What we normally know as “doormats” or “rags” were turned into beautifully crafted bags

So last Saturday afternoon, I attended an event called the “Make Your Own Buslo/Barco” organized by Rags2Riches.  It was held in their new office/workshop in the Tomas Morato, Quezon City area.  It’s actually an activity for both advocates and artisans alike in order to get to know more about the company, how the products are made, and know more about the stories of the artisans.  “Artisans” are what they call the people from the local communities who make and weave the items by themselves. Most of them come from the marginalized communities of both rural and urban areas in the country.  Through the activity, we got to learn more about their stories and how being an R2R artisan changed their lives.
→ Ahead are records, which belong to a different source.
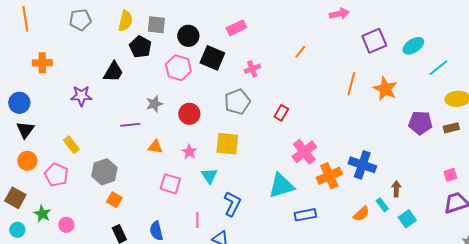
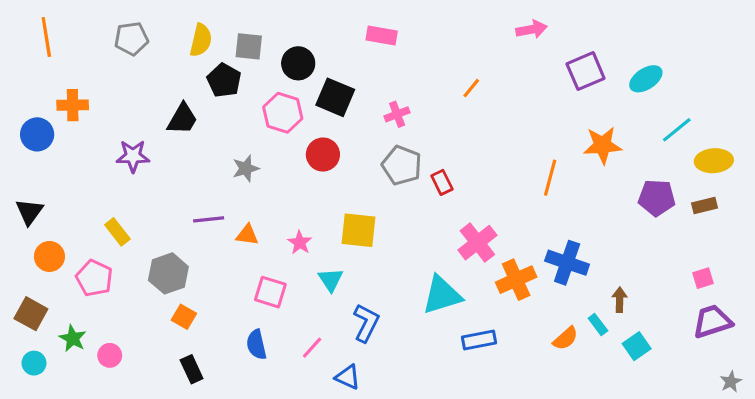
pink rectangle: (236, 28) -> (382, 36), moved, turned 36
cyan line: (438, 68) -> (677, 130), moved
orange line: (351, 84) -> (550, 178), moved
orange star: (385, 89) -> (603, 145), turned -30
gray pentagon: (237, 102) -> (402, 165), moved, turned -30
blue circle: (19, 103) -> (37, 134), moved
red rectangle: (281, 113) -> (442, 182), turned -56
red circle: (189, 114) -> (323, 155), moved
purple line: (130, 125) -> (209, 219), moved
black triangle: (25, 130) -> (29, 212), moved
pink line: (197, 220) -> (312, 348), turned 42
blue semicircle: (156, 231) -> (256, 345), moved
The event began with a presentation about R2R spearheaded by R2R’s President and Co-Founder herself, Reese Fernandez-Ruiz. We got to know the staff and some of the artisans, who also shared their stories.  After the presentation, we were given our kits and went to tour the office.  We also saw the workshop downstairs and were able to interact more with the artisans.


We were served with unlimited snacks and coffee from equally great Filipino brands, Bo’s Coffee and Bayani Brew.

We also were able to checkout some of their items in the in-house store and were entitled to 20% discount for all the items.  I myself got a fuschia Reese wallet for less than Php500.

Since the whole point of the event was to make us learn to weave the products, we made our own woven pouches.  I chose a bright red fabric with light blue zipper.

Ready to weave my red pouch


Me, Ate Vanessa, and my new R2R pouch!

I was taught by Ate Vanessa, who was dubbed as one of the fastest weavers in their group.  Hence, so much pressure for me to finish fast!  But she was very patient with me and even gamely answered my questions about her life as an artisan. She told me she has 7 children who were all able to finish school with the help of R2R.  Her eldest is now a chef, while her youngest is still in grade 5.  I’m so proud of her.

Weaving may look easy at first, but it actually involves a lot of patience, skill and creativity.

After weaving, we went in the workshop to have the zipper and the leather handle sewn by the other artisans.  Only the zipper was done by a sewing machine, but everything was handmade.  We also got to choose the fabric for our Buslo or Barco bag, which they all finished while we waited and watched.  I chose a purple Buslo.

Overall, I really enjoyed the event.  I think the workshop fee of about Php4,000 (I got an early bird discount so I just paid Php3700++!) was truly worth it.  The fee comes with your customized Buslo or Barco bag with your name or initials in the tag, your own personally-woven pouch, snacks and coffee, learning about R2R, and being able to contribute to their advocacy of empowering local communities to have a sustainable livelihood.

My goodies from the workshop

What a great way to spend a Saturday afternoon.  I can’t wait for R2R to have another workshop- I’ll probably join again and invite friends to join this time.

Hope you enjoyed my post and have a great week ahead!